Ortak Payda - Sivil Önermeler 2004 çalışmasını bianet'e anlatan Şanar Yurdatapan, toplumsal sorunlarda "farklı görüşler arasındaki ortak alan ne kadardır?" sorusuna yanıt aradıklarını söyleyerek, çalışma yöntemlerini şöyle anlatıyor:
* Ortaya çıkan Ortak Payda - Sivil Önermeler 2004 kitapçığı, Ortak Payda projesinin birinci döneminin ürünü. Çalışmanın birinci dönemi sonundayız. 6 bölgede bir dizi toplantı yapıldı. Sonra oradan gelen temsilcilerle İstanbul'da iki gün boyunca bir daha çalışıldı. Bir web sayfasındaki forum' a da isteyen kişi görüşlerini girdi.

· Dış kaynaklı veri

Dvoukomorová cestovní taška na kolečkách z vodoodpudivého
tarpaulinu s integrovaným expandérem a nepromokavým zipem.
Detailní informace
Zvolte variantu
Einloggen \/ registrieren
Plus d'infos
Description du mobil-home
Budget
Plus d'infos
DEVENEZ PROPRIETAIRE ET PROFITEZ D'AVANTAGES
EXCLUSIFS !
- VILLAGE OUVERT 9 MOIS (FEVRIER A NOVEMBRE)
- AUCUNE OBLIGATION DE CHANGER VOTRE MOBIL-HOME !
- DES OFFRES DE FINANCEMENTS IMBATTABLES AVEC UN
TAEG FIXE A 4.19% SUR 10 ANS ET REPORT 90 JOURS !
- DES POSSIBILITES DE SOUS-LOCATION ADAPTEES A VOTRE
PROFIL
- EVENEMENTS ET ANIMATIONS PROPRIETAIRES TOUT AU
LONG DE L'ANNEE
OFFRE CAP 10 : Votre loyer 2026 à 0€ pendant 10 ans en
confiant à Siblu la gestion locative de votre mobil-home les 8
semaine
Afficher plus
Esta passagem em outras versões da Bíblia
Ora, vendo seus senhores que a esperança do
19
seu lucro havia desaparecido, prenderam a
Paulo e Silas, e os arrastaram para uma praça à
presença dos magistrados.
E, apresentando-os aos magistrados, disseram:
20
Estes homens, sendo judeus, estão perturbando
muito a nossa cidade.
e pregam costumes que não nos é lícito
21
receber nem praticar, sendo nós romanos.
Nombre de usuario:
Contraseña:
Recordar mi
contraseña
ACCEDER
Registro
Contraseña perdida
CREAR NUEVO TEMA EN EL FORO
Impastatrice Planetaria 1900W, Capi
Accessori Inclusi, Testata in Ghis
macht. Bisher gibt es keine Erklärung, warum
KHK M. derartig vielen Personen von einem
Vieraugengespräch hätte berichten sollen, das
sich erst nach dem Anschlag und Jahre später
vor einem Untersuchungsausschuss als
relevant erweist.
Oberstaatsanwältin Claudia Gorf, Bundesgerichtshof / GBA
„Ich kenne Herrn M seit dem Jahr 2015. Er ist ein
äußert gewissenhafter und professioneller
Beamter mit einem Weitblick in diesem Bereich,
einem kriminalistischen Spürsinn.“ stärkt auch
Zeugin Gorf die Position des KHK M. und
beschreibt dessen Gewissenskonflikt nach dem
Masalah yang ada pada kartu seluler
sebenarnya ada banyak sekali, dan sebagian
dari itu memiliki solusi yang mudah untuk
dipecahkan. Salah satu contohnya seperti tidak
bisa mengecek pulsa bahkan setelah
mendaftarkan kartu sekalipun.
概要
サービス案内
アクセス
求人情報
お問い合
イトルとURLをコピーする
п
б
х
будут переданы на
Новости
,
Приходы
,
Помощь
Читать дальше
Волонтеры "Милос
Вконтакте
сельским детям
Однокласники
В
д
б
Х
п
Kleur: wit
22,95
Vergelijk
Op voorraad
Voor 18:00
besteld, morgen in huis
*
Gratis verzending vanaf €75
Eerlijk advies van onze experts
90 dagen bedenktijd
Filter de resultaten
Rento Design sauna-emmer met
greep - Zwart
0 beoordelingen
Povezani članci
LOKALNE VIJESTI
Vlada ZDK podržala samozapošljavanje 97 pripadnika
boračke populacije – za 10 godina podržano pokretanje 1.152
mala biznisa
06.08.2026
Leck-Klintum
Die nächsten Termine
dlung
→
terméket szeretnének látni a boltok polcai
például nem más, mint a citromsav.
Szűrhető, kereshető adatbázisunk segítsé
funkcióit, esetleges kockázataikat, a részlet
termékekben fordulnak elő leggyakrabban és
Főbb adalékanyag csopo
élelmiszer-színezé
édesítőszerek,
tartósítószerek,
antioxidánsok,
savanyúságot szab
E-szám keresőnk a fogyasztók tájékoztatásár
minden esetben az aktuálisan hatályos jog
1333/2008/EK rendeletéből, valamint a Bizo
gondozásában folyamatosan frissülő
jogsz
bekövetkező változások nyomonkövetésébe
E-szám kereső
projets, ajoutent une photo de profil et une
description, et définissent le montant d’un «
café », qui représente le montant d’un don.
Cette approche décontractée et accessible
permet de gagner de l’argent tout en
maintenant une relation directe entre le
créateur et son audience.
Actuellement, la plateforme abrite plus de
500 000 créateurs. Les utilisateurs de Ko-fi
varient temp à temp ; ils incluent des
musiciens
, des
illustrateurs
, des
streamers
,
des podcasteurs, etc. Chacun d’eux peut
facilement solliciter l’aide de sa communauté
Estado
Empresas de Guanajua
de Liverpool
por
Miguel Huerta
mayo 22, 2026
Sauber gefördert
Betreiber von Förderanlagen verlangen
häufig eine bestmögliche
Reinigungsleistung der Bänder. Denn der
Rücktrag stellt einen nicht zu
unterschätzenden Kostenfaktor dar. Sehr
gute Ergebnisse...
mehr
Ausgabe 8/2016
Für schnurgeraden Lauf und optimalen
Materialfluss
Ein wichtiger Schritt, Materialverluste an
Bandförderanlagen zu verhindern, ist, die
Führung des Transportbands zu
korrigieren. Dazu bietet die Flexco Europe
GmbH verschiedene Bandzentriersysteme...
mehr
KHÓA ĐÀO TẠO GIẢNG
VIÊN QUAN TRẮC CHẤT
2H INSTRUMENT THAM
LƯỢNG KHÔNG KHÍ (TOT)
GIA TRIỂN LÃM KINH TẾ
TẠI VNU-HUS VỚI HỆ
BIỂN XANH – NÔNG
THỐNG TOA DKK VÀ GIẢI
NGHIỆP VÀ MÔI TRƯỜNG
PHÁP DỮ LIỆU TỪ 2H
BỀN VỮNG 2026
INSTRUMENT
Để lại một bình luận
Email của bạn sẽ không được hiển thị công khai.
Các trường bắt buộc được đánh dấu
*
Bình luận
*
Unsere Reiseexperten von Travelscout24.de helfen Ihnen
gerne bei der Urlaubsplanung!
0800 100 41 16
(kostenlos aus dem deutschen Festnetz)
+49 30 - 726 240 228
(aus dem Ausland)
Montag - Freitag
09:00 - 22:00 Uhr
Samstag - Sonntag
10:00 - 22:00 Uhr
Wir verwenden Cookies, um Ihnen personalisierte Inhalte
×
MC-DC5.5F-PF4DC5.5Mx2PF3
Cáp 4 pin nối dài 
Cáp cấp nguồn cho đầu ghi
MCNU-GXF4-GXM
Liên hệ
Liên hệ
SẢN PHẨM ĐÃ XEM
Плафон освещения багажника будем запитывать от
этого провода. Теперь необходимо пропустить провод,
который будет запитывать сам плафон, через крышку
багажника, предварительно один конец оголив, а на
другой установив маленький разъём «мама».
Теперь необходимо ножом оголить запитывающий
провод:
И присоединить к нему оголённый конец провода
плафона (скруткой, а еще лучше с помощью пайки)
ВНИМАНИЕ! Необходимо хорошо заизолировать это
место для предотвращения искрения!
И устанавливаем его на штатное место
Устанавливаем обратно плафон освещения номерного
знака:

* Bütün bu görüşlerin bir hafta boyunca merkezde çalışarak ortak paydasını aradık. Bu farklı görüşler arasındaki ortak alan ne kadardır? Ne bulunuyorsa, ama az, ama çok onu yazdık. Sonuçta ortaya 80 sayfa kadar cep kitapları boyunda bir kitapçık çıktı. Çarşamba günü ayın Meclis'e 550 tane bundan götürüyoruz.
* Aynı zamanda kitapçığı sivil toplum kuruluşlarına, özellikle çalışmaya katılanlara dağıtıyoruz; basına da dağıtacağız.
* Böylelikle toplam 1.000 kadar kitapçık dağıtılmış olacak. Kitapçığı basan İnkilap Kitabevi bunu çok küçük bir meblağa, 2 milyon liraya kitapçılarda da satışa çıkaracak.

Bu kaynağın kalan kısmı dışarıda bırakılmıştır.